Browse reviews

Brighton Fringe 2019

Double Bill: Mother Figure, A Cut in the Rates

Barnes Players

Genre: Comedy, Fringe Theatre, Short Plays, Theatre

Venue: Sweetwerks 1, 15-17 Middle Street, Brighton

Festival:


Low Down

Sweetwerks 1 is a small space perfectly made for chamber theatre. The Barnes Players are directed by Terry Oakes with Francesca Stone who also designs the sets, with Carmel Blackie’s sound (pop, like Abba) and Jamie Rycroft’s lighting, this ensemble do as much as you could hope for in tight circumstances. On May 6th only. Tours to Edinburgh Fringe 2019

Review

Having delivered No Knowing, Alan Ayckbourn’s December 2016 one-act comedy, Barnes Players immediately afterwards present a one-off performance followed by an Ayckbourn double bill. Double Bill Mother Figure, and A Cut in the Rates. It’s another one-off. This time the first of the 1976 Confusions plays – Mother Figure – preludes a curious piece devised to show a 1983 BBC documentary how a play is put together. It premiered as a stage play in November 1983. So A Cut in the Rates is a real rarity. Both last twenty minutes.
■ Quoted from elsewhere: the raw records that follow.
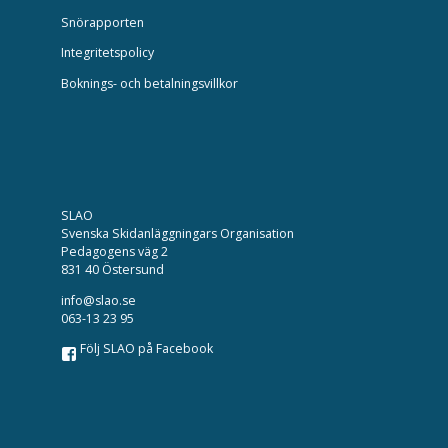
Snörapporten
Integritetspolicy
Boknings- och betalningsvillkor
SLAO
Svenska Skidanläggningars Organisation
Pedagogens väg 2
831 40 Östersund
info@slao.se
063-13 23 95
Följ SLAO på Facebook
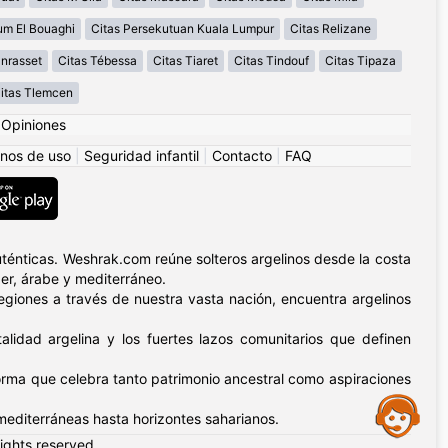
um El Bouaghi
Citas Persekutuan Kuala Lumpur
Citas Relizane
nrasset
Citas Tébessa
Citas Tiaret
Citas Tindouf
Citas Tipaza
itas Tlemcen
|
Opiniones
nos de uso
|
Seguridad infantil
|
Contacto
|
FAQ
uténticas. Weshrak.com reúne solteros argelinos desde la costa
er, árabe y mediterráneo.
egiones a través de nuestra vasta nación, encuentra argelinos
lidad argelina y los fuertes lazos comunitarios que definen
aforma que celebra tanto patrimonio ancestral como aspiraciones
Assistance
editerráneas hasta horizontes saharianos.
rights reserved.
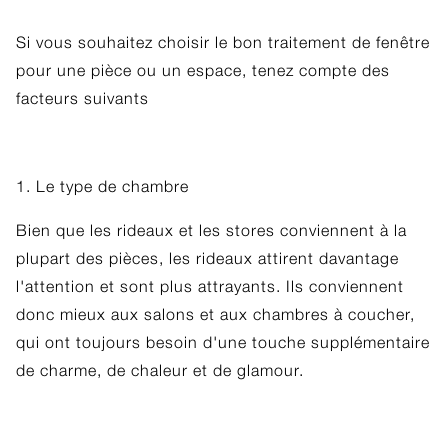
Si vous souhaitez choisir le bon traitement de fenêtre
pour une pièce ou un espace, tenez compte des
facteurs suivants
1. Le type de chambre
Bien que les rideaux et les stores conviennent à la
plupart des pièces, les rideaux attirent davantage
l'attention et sont plus attrayants. Ils conviennent
donc mieux aux salons et aux chambres à coucher,
qui ont toujours besoin d'une touche supplémentaire
de charme, de chaleur et de glamour.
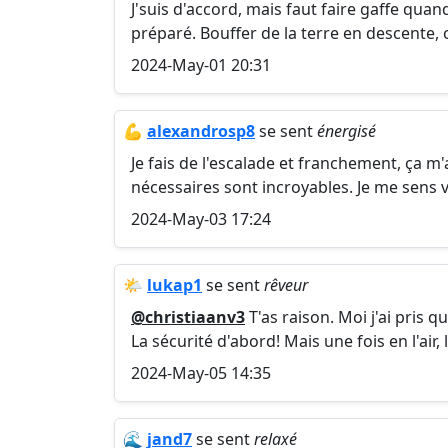
J'suis d'accord, mais faut faire gaffe qua
préparé. Bouffer de la terre en descente, 
2024-May-01 20:31
💪
alexandrosp8
se sent
énergisé
Je fais de l'escalade et franchement, ça m'
nécessaires sont incroyables. Je me sens 
2024-May-03 17:24
🌤️
lukap1
se sent
rêveur
@christiaanv3
T'as raison. Moi j'ai pris 
La sécurité d'abord! Mais une fois en l'air,
2024-May-05 14:35
🌊
jand7
se sent
relaxé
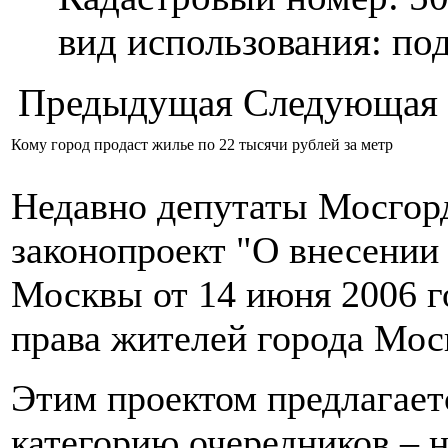
вид использования: п
Предыдущая
Следующая
Кому город продаст жилье по 22 тысячи рублей за метр
Недавно депутаты Мосгор
законопроект "О внесении 
Москвы от 14 июня 2006 г
права жителей города Мо
Этим проектом предлагает
категорию очередников – 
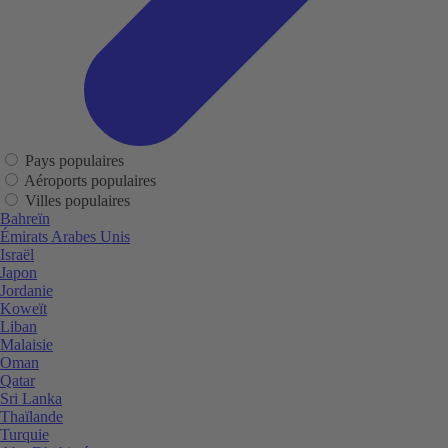
Pays populaires
Aéroports populaires
Villes populaires
Bahreïn
Émirats Arabes Unis
Israël
Japon
Jordanie
Koweït
Liban
Malaisie
Oman
Qatar
Sri Lanka
Thaïlande
Turquie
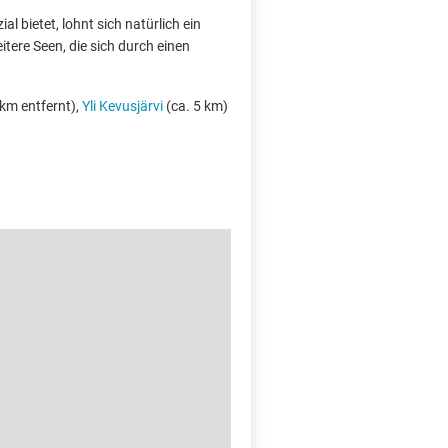
l bietet, lohnt sich natürlich ein
tere Seen, die sich durch einen
 km entfernt),
Yli Kevusjärvi
(ca. 5 km)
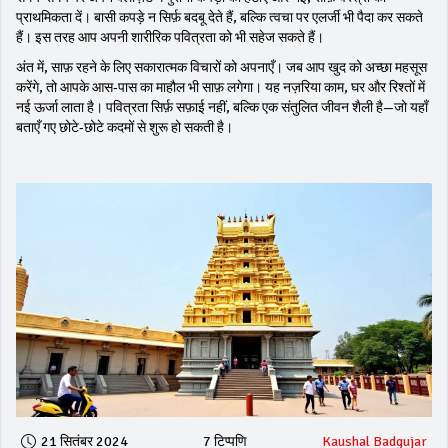
प्राथमिकता दें। बासी कपड़े न सिर्फ़ बदबू देते हैं, बल्कि त्वचा पर एलर्जी भी पैदा कर सकते
हैं। इस तरह आप अपनी शारीरिक पवित्रता को भी सहेज सकते हैं।
अंत में, साफ़ रहने के लिए सकारात्मक विचारों को अपनाएँ। जब आप खुद को अच्छा महसूस
करेंगे, तो आपके आस‑पास का माहौल भी साफ़ लगेगा। यह नज़रिया काम, घर और रिश्तों में
नई ऊर्जा लाता है। पवित्रता सिर्फ़ सफ़ाई नहीं, बल्कि एक संतुलित जीवन शैली है—जो यहाँ
बताएँ गए छोटे‑छोटे कदमों से शुरू हो सकती है।
21 सितंबर 2024
7 टिप्पणि
Kaushal Badgujar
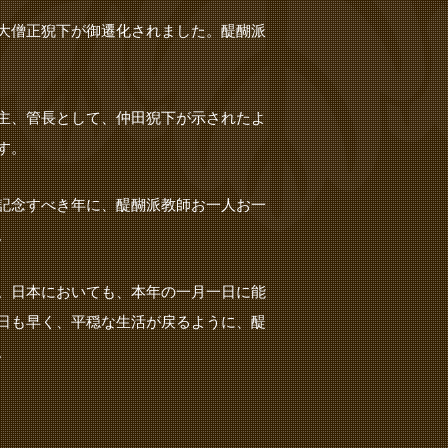
大僧正猊下が御遷化されました。醍醐派
主、管長として、仲田猊下が示されたよ
す。
記念すべき年に、醍醐派教師お一人お一
。
。日本においても、本年の一月一日に能
日も早く、平穏な生活が戻るように、醍
。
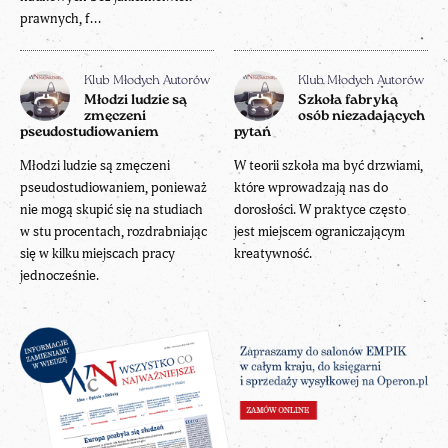
prawnych, f...
Klub Młodych Autorów
Klub Młodych Autorów
Młodzi ludzie są
Szkoła fabryką
zmęczeni
osób niezadających
pseudostudiowaniem
pytań
Młodzi ludzie są zmęczeni
W teorii szkoła ma być drzwiami,
pseudostudiowaniem, ponieważ
które wprowadzają nas do
nie mogą skupić się na studiach
dorosłości. W praktyce często
w stu procentach, rozdrabniając
jest miejscem ograniczającym
się w kilku miejscach pracy
kreatywność.
jednocześnie.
One is a comically chilling piece, the other a faux-chiller that saws through to the comic.

 

There’s two small sets designed by Francesca Stone – shifted with some dexterity and difficulty in between the two works. The first’s an over-populated smalls hanger in a kitchen corner; the next more ingenious, an exterior and then a reveal with an ingenious piece of lady-sawn-in-half box with attendant instruments. Very effective. Directed by Terry Oakes with Stone, with Carmel Blackie’s sound (pop, like Abba, neatly pertinent hits to each scene) and Jamie Rycroft’s lighting, this ensemble do as much as you could hope for in tight circumstances.

 

Mother Figure

 

Mother Figure taken out of context here is one of the lesser-known playlets in Confusions. Amanda Larsson a young Swedish actor takes Lucy Compton a woman in mind of rebellion before Ayckbourn essayed a whole play on coping fantasies and breakdown. Here Lucy copes pretty well: she infantilises. Her husband’s always away but when she fails to answer his calls he calls an anxious neighbour Bryony Wilman’s Rosemary Oates who bustles round and is forced to drink orange juice.

 

It’s worse for her husband Terry (Roger Hayward-Smith) who oddly guzzles it when nothing else is available so is punished by being forced to apologize and drink milk. This echoes the 1969 How The Other Half Loves where the wife also gets an apology. Here Lucy declares she rarely listens to and never answers rings or doorbells. And to Terry’s or Rosemary’s face: ‘scowl like that and the wind’ll change and you’ll stay like that forever.’ She’s furious at her husband, has not dressed for three weeks, lives permanently in a dressing gown, and dispatches her neighbours with a curiously more alert sense of themselves. A remarkable, rather strange piece. But the psychology’s plausible and a stepping-stone to the real rocks Ayckbourn explores later.

 

It’s a fun piece, the cast cope perfectly adequately with the comedy. Larsson brings a downbeat weariness and neatly peremptory mumsy approach, though her accent suggests greater alienation. Oh and there’s a Mr Poddle, Curly Bear. You’ll need to know where he comes in. Wilman is quiet under understated, Hayward-Smith a little the other way and might tone down just a little in this space.

 

 

A Cut in the Rates

 

Now there’s a pun. A Cut in the Rates concerns heart-sore jilted Monica Pickhart (Alexa Bushell) a council official chasing up non-payment of rates. Nicola Doble’s The Woman Upstairs says no-one’s here, but Patrick van der Bergh’s showman conjurer T L Ratchet certainly is. He takes her for a guided tour, and there’s the engine of tragedy, where he accidentally cut his wife in half. The wife herself appears (it’s Doble, as we might guess) persuading luckless Monica to try out the box, to release her perturbed spirit, and then the mad Ratchet appears.

 

To say more might spoil it, if you see it in Edinburgh. This is a cut above the rating of its companion, for the slightly greater energy, dispatch and fine set well-deployed. On this evidence and for their one-act No Knowing, it’s clear that comedy sketched at this levels finds the players’ comfort zone but a few actors show the potential to go a more considerable distance. If you enjoy Ayckbourn, catch this in Edinburgh. You won’t see two of these three pieces – including No Knowing – performed elsewhere.